Islam 10 Des 2020 Umri
Terbaru oleh Umri
Ibadah dan ilmu - dua hal yang saling mendukung
Ibadah dan ilmu - dua hal yang saling mendukung © Nikky Almon | Dreamstime.com

Ilmu tanpa ibadah atau ibadah tanpa ilmu? Tentu ini bukan pilihan untuk dipilih dalam kehidupan sehari-hari, terlebih lagi dalam urusan ibadah kepada Allah SWT.

Ibadah perlu dan ilmu juga perlu, dua hal yang saling mendukung satu sama lainnya. Jangan tinggalkan majelis ilmu dan jangan tinggalkan ibadah.

Ibadah dan ilmu – dua hal yang saling mendukung

Namun setan sangat mudah menggoda orang yang bodoh. Kebodohan membuat hati seseorang mudah goyah. Setan dengan gampang untuk menjerumuskannya ke jalan kesesatan.

Al-Hasan menceritakan bahwa ada sebuah pohon yang disembah selain Allah SWT. Lalu seorang laki-laki mendatangi pohon tersebut seraya berkata, “Sungguh, saya akan menebang pohon ini.”

Dia datang untuk menebang pohon ini dengan penuh amarah murni karena Allah SWT. Lantas, setan menemuinya dalam bentuk manusia, lalu dia berkata: “Apa yang engkau inginkan?”

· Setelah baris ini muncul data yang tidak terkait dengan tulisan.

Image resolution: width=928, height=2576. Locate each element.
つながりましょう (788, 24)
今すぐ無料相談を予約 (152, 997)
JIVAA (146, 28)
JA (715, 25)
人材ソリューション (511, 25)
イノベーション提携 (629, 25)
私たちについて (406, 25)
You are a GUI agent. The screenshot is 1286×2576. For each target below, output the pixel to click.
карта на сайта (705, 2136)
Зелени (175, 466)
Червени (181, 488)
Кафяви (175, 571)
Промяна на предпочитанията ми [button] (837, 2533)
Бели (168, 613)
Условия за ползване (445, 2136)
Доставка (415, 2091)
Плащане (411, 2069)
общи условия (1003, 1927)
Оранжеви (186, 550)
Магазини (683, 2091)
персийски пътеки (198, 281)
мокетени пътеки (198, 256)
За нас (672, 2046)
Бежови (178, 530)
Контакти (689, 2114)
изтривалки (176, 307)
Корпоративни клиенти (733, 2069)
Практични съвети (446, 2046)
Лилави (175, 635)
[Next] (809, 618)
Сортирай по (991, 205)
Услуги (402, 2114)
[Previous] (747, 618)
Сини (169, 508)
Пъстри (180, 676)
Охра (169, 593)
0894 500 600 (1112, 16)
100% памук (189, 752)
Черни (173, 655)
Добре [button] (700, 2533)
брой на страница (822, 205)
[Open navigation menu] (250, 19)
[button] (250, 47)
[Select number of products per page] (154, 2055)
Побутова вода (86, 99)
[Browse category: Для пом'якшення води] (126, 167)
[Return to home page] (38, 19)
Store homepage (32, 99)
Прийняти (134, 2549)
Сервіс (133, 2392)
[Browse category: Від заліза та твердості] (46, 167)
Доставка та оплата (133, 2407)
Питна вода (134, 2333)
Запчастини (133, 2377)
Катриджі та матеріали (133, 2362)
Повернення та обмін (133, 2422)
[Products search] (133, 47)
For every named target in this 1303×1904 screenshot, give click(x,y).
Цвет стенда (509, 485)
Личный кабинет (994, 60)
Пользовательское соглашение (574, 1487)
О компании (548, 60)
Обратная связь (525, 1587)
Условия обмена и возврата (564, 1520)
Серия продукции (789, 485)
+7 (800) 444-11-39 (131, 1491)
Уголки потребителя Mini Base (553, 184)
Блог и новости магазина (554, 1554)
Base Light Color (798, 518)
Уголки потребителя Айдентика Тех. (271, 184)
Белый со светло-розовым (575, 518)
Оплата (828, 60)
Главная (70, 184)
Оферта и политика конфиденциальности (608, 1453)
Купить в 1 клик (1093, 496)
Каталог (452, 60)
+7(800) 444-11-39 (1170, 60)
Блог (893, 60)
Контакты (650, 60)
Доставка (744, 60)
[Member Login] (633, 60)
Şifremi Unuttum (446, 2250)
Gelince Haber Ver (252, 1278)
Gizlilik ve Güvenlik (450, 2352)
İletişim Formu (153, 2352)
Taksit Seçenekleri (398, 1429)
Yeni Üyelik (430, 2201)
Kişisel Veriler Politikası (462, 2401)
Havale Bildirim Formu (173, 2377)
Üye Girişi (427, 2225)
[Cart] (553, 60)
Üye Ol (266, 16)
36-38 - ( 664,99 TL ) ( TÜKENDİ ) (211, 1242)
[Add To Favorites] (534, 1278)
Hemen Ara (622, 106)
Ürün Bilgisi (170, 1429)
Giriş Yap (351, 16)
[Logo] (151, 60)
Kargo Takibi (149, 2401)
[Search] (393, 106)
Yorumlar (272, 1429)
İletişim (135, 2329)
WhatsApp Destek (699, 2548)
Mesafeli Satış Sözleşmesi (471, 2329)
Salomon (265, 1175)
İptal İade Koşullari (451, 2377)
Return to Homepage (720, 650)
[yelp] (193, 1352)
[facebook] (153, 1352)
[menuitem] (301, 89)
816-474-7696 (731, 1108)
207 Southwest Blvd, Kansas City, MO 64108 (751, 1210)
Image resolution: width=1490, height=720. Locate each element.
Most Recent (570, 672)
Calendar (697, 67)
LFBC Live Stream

Lelaki tersebut menjawab, “Saya ingin menebang pohon yang disembah selain Allah Subhanahu wa Ta’ala.” Setan berkata, “Jika engkau tidak menyembah pohon ini, maka apakah orang yang menyembahnya mengganggumu?” Dia menjawab, “Sungguh, saya akan menebangnya.”

Kemudian setan berkata kepadanya, “Apakah kamu mau sesuatu yang lebih baik buatmu? Yaitu kamu tidak menebangnya dan setiap hari kamu mendapati dua dinar di bantalmu pada pagi hari.”

Dia bertanya, “Dari siapa dua dinar tersebut?” Setan menjawab, “Dariku untukmu.” Selanjutnya dia pulang. Dia pun menemukan dua dinar di bantalnya.

Setan tidak takut dengan seorang yang berbuat tanpa ilmu

Setelah itu, keesokan harinya dia tidak menemukan apa-apa di bantalnya. Lalu dia bangkit dengan penuh emosi hendak menebang pohon. Lantas setan menjelma dalam bentuk manusia berkata, “Apa yang engkau inginkan?”

Dia menjawab, “Saya ingin menebang pohon yang disembah selain Allah Subhanahu wa Ta’ala.” Setan berkata, “Kamu bohong. Kamu tidak mempunyai kemampuan untuk melakukannya.”

Dia masih tetap pergi untuk menebang pohon, lalu setan membantingnya ke tanah dan mencekiknya sampai hampir mati. Lalu setan dengan penuh emosi murni karena Allah Subhanahu wa Ta’ala, “Maka saya tidak mempunyai kemampuan untuk mengalahkanmu.”

“Maka saya menipu kamu dengan dua dinar, lalu aku tidak memberikan lagi. Ketika engkau datang dengan penuh emosi karena dua dinar, maka saya dapat menguasai kamu.”

Dikisahkan juga bahwa seseorang ahli ibadah dari kalangan Bani Israil beribadah kepada Allah SWT. Suatu pagi, ketika ia sedang berkeliling dia melihat di jalan sesosok manusia yang menebarkan bau tidak sedap darinya. Namun, ahli ibadah itu berpaling. Sehingga dia terlindungi dari tercium bau ini.

Demikian kisah seorang yang berbuat tanpa ilmu, setan tidak takut dengannya. Udah digoda, mudah dirayu. Ia beribadah tanpa keyakinan hati.